De Gaulles Voraussicht und seine Fähigkeit, Unruhen rechtzeitig aufzufangen, ist Geschichte; aber der Vorteil, den eine „technokratische“ gegenüber einer parlamentarischen Regierung bieten konnte — nämlich gegenüber bestimmten mächtigen und kleinlichen Sonderinteressen eine allgemeine Konzeption der Entwicklung durchzusetzen — ist nicht wahrgenommen worden. Gewiß ist dieser politische Leerraum nicht ausschließlich eine Schuld des Generals de Gaulle, sondern Teil einer Krise, durch welche de Gaulles Rückkehr an die Macht überhaupt erst möglich wurde. Es bleibt aber rätselhaft und mit „objektiven“ Gründen nicht durchaus zu erklären, warum ein Mann, der in jedem Augenblick der Bedrohtheit die überwältigende Zustimmung und Unterstützung der Gewerkschaften, der Parteien der Mitte und der Studenten findet, sobald wieder Ruhe herrscht, diese Unterstützung nicht mehr sucht, die ihm mehr Sicherheit gegeben hat als alle Sondervollmachten und Ausnahmeparagraphen, mit denen er die Illusion wachhält, als sei es der Staat, der das Volk vor den möglichen Putschisten rettete, während es doch offenbar das Volk war, das den Staat gerettet hat. Die besondere Beziehung zwischen Charles de Gaulle und den großen Massen ist genau jener Teil der Ordnung der Fünften Republik, den de Gaulle nicht als Erbe hinterlassen kann. Es ist seltsam, daß einem Mann, der zwei Republiken begründet hat und bei dem das durch die Jahrhunderte greifende Traditionsbewußtsein so stark ist, keine traditionsschaffende Begabung als Stifter eigen ist.

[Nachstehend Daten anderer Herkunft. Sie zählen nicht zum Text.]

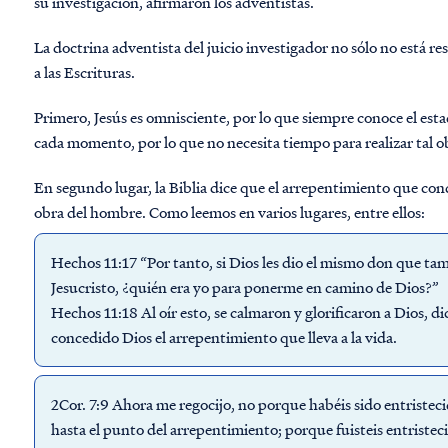
su investigación, afirmaron los adventistas.
La doctrina adventista del juicio investigador no sólo no está re
a las Escrituras.
Primero,
Jesús es omnisciente, por lo que siempre
conoce el est
cada momento, por lo que no necesita tiempo para realizar tal o
En segundo lugar, la
Biblia dice que el arrepentimiento que cond
obra del hombre. Como leemos en varios lugares, entre ellos:
Hechos 11:17 “Por tanto, si Dios les dio el mismo don que tam
Jesucristo, ¿quién era yo para ponerme en camino de Dios?”
Hechos 11:18 Al oír esto, se calmaron y glorificaron a Dios, di
concedido Dios el arrepentimiento que lleva a la vida.
2Cor. 7:9 Ahora me regocijo, no porque habéis sido entristeci
hasta el punto del arrepentimiento; porque fuisteis entristec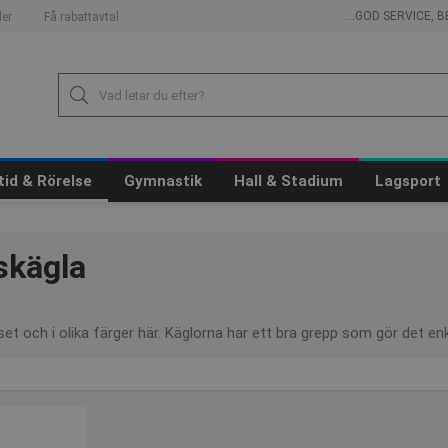
...GOD SERVICE,
er
Få rabattavtal
itid & Rörelse
Gymnastik
Hall & Stadium
Lagsport
skägla
 set och i olika färger här. Käglorna har ett bra grepp som gör det en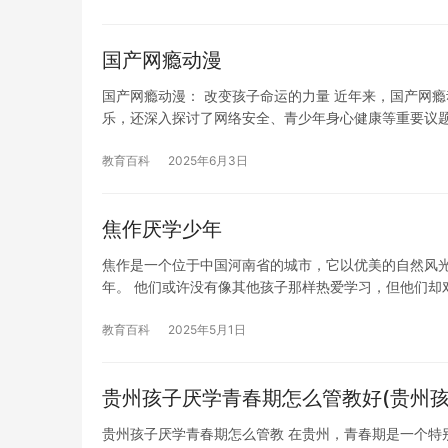
国产网瘾动漫
国产网瘾动漫： 改变孩子命运的力量 近年来，国产网
乐，还深入探讨了网络安全、青少年身心健康等重要议
教育百科
2025年6月3日
焦作厌学少年
焦作是一个位于中国河南省的城市，它以优美的自然风
年。 他们或许没有像其他孩子那样热爱学习，但他们却
教育百科
2025年5月1日
贵州孩子厌学青春期怎么管教好(贵州孩
贵州孩子厌学青春期怎么管教 在贵州，青春期是一个特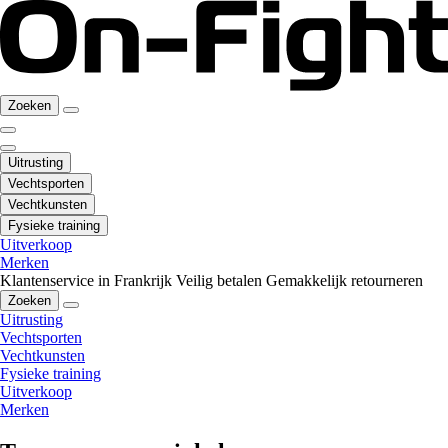
Zoeken
Uitrusting
Vechtsporten
Vechtkunsten
Fysieke training
Uitverkoop
Merken
Klantenservice in Frankrijk
Veilig betalen
Gemakkelijk retourneren
Zoeken
Uitrusting
Vechtsporten
Vechtkunsten
Fysieke training
Uitverkoop
Merken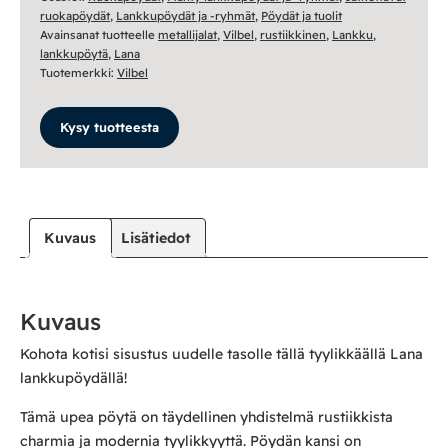
määrä
ruokapöydät
,
Lankkupöydät ja -ryhmät
,
Pöydät ja tuolit
Avainsanat tuotteelle
metallijalat
,
Vilbel
,
rustiikkinen
,
Lankku
,
lankkupöytä
,
Lana
Tuotemerkki:
Vilbel
Kysy tuotteesta
Kuvaus
Lisätiedot
Kuvaus
Kohota kotisi sisustus uudelle tasolle tällä tyylikkäällä Lana
lankkupöydällä!
Tämä upea pöytä on täydellinen yhdistelmä rustiikkista
charmia ja modernia tyylikkyyttä. Pöydän kansi on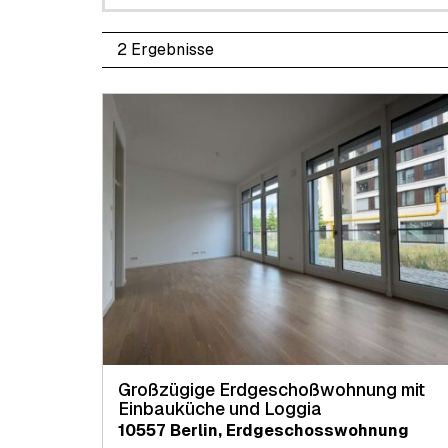
2 Ergebnisse
Großzügige Erdgeschoßwohnung mit
Einbauküche und Loggia
10557 Berlin, Erdgeschosswohnung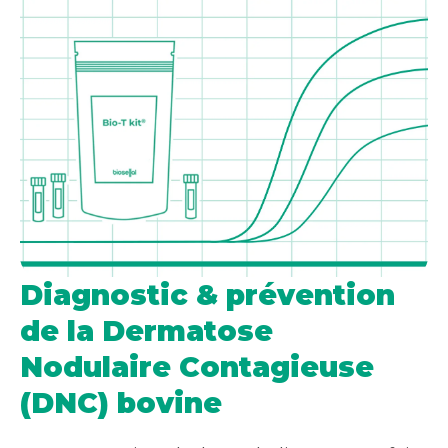
Diagnostic & prévention
de la Dermatose
Nodulaire Contagieuse
(DNC) bovine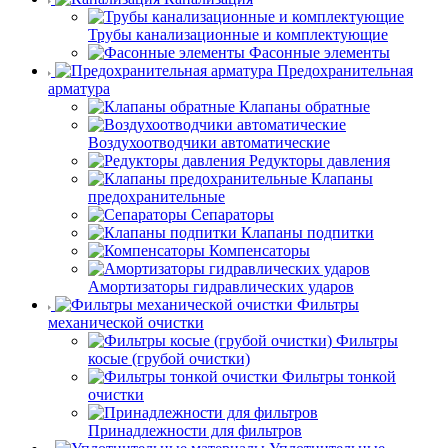
Трубы канализационные и комплектующие
Фасонные элементы
Предохранительная
арматура
Клапаны обратные
Воздухоотводчики автоматические
Редукторы давления
Клапаны
предохранительные
Сепараторы
Клапаны подпитки
Компенсаторы
Амортизаторы гидравлических ударов
Фильтры
механической очистки
Фильтры
косые (грубой очистки)
Фильтры тонкой
очистки
Принадлежности для фильтров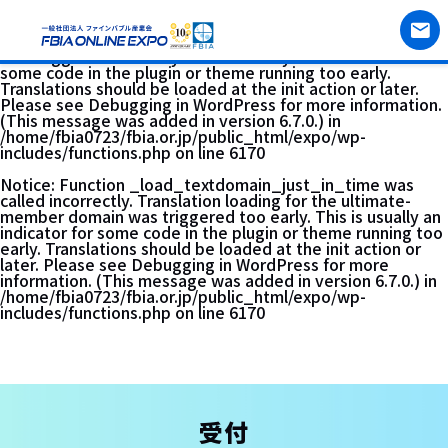
Notice
: Function _load_textdomain_just_in_time was
called
incorrectly
. Translation loading for the
acf
domain
was triggered too early. This is usually an indicator for
some code in the plugin or theme running too early.
Translations should be loaded at the
init
action or later.
Please see
Debugging in WordPress
for more information.
(This message was added in version 6.7.0.) in
/home/fbia0723/fbia.or.jp/public_html/expo/wp-
includes/functions.php
on line
6170
Notice
: Function _load_textdomain_just_in_time was
called
incorrectly
. Translation loading for the
ultimate-
member
domain was triggered too early. This is usually an
indicator for some code in the plugin or theme running too
early. Translations should be loaded at the
init
action or
later. Please see
Debugging in WordPress
for more
information. (This message was added in version 6.7.0.) in
/home/fbia0723/fbia.or.jp/public_html/expo/wp-
includes/functions.php
on line
6170
受付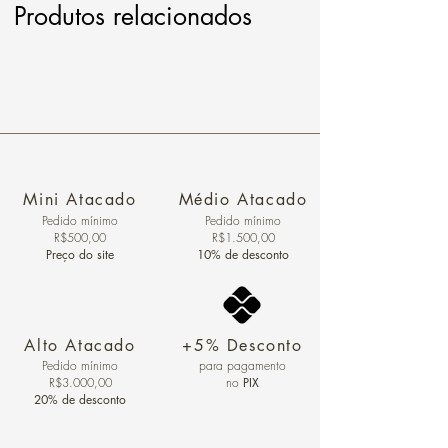
Produtos relacionados
Mini Atacado
Médio Atacado
Pedido ​mínimo
Pedido mínimo
R$500,00
R$1.500,00
Preço do site
10% de desconto
Alto Atacado
+5% Desconto
Pedido mínimo
para pagamento
R$3.000,00
no
PIX
20% de desconto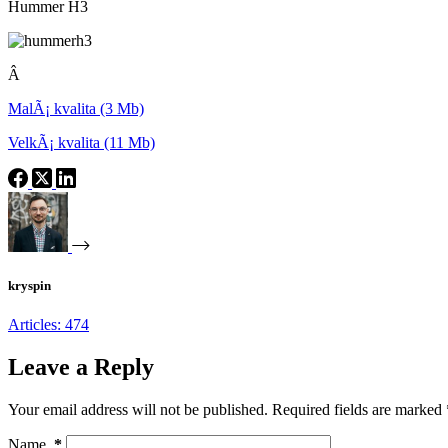
Hummer H3
Â
MalÃ¡ kvalita (3 Mb)
VelkÃ¡ kvalita (11 Mb)
kryspin
Articles: 474
Leave a Reply
Your email address will not be published.
Required fields are marked
Name
*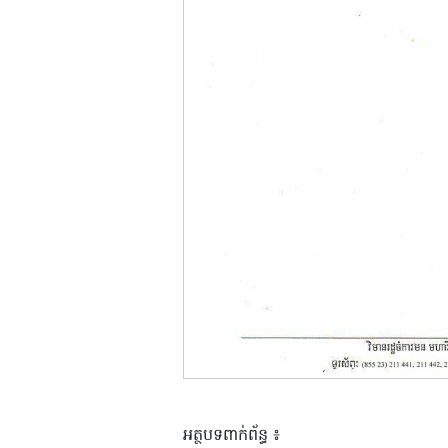
អត្ថបទពាក់ព័ន្ធ ៖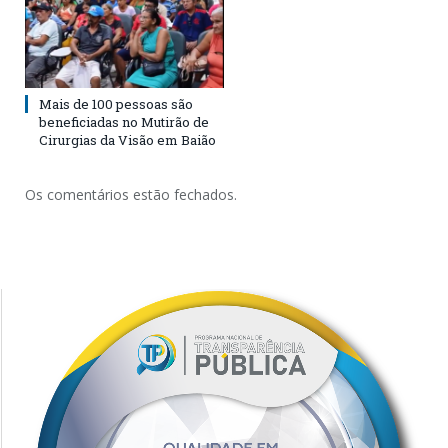
Mais de 100 pessoas são
beneficiadas no Mutirão de
Cirurgias da Visão em Baião
Os comentários estão fechados.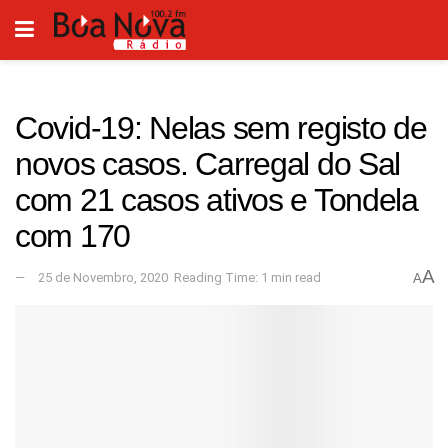
Covid-19: Nelas sem registo de
novos casos. Carregal do Sal
com 21 casos ativos e Tondela
com 170
A
25 de Novembro, 2020
Reading Time: 1 min read
A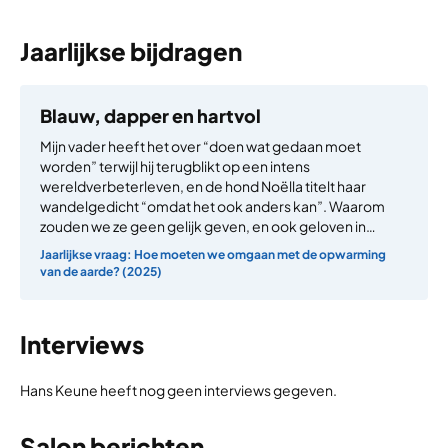
Jaarlijkse bijdragen
Blauw, dapper en hartvol
Mijn vader heeft het over “doen wat gedaan moet
worden” terwijl hij terugblikt op een intens
wereldverbeterleven, en de hond Noëlla titelt haar
wandelgedicht “omdat het ook anders kan”. Waarom
zouden we ze geen gelijk geven, en ook geloven in…
Jaarlijkse vraag: Hoe moeten we omgaan met de opwarming
van de aarde? (2025)
Interviews
Hans Keune heeft nog geen interviews gegeven.
Salon berichten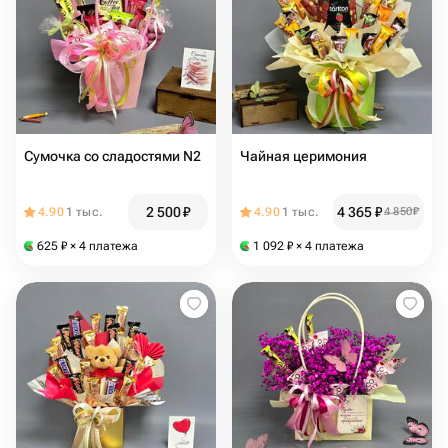
Сумочка со сладостями N2
Чайная церимония
2 500
₽
4 365
₽
4.90
1 тыс.
4.90
1 тыс.
4 850
₽
625
₽
× 4 платежа
1 092
₽
× 4 платежа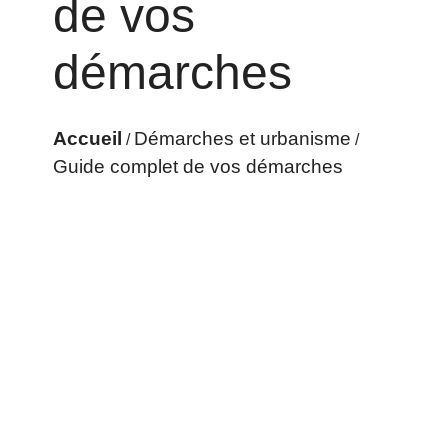
de vos
démarches
Accueil
Démarches et urbanisme
/
/
Guide complet de vos démarches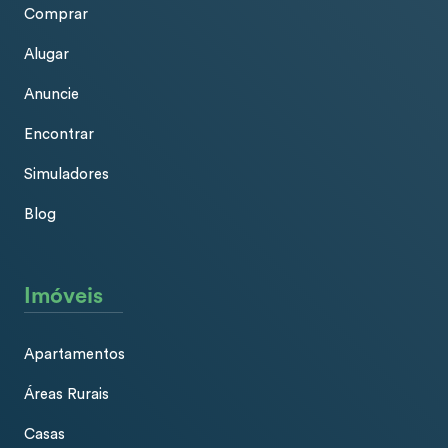
Comprar
Alugar
Anuncie
Encontrar
Simuladores
Blog
Imóveis
Apartamentos
Áreas Rurais
Casas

Allerdings wird ein so eigentümlicher und großer Mann, wie de Gaulle es ist, aus der jeweiligen Perspektive seiner Zeitgenossen (und gewiß auch der kommenden Historiker) überaus verschieden betrachtet und beurteilt werden. Selbst abgesehen von seiner historischen Rolle von 1940 mag er als der Mann erscheinen, der Frankreich vor dem Bürgerkrieg gerettet hat und der als einziger die Entkolonisierung und sogar den Verlust Algeriens auszusprechen und durchzuführen imstande war. Vielleicht auch als der Mann, dessen „Nein“ zu den russischen Erpressungen in Berlin dem Westen helfen wird, Position und Gesicht zu wahren. Das alles mag sein; aber in der unmittelbaren französischen Perspektive von jetzt und hier erscheint Charles de Gaulle doch vor allem als der Mann, der die Beziehung zwischen Staat und Volk zu seiner exklusiven und persönlichen Sache gemacht hat und der damit mehr auf sich genommen und an sich gezogen hat, als für die kommenden politischen Prüfungen und für das künftige Verhältnis zwischen diesem Staat und dem französischen Volk erforderlich und gut war.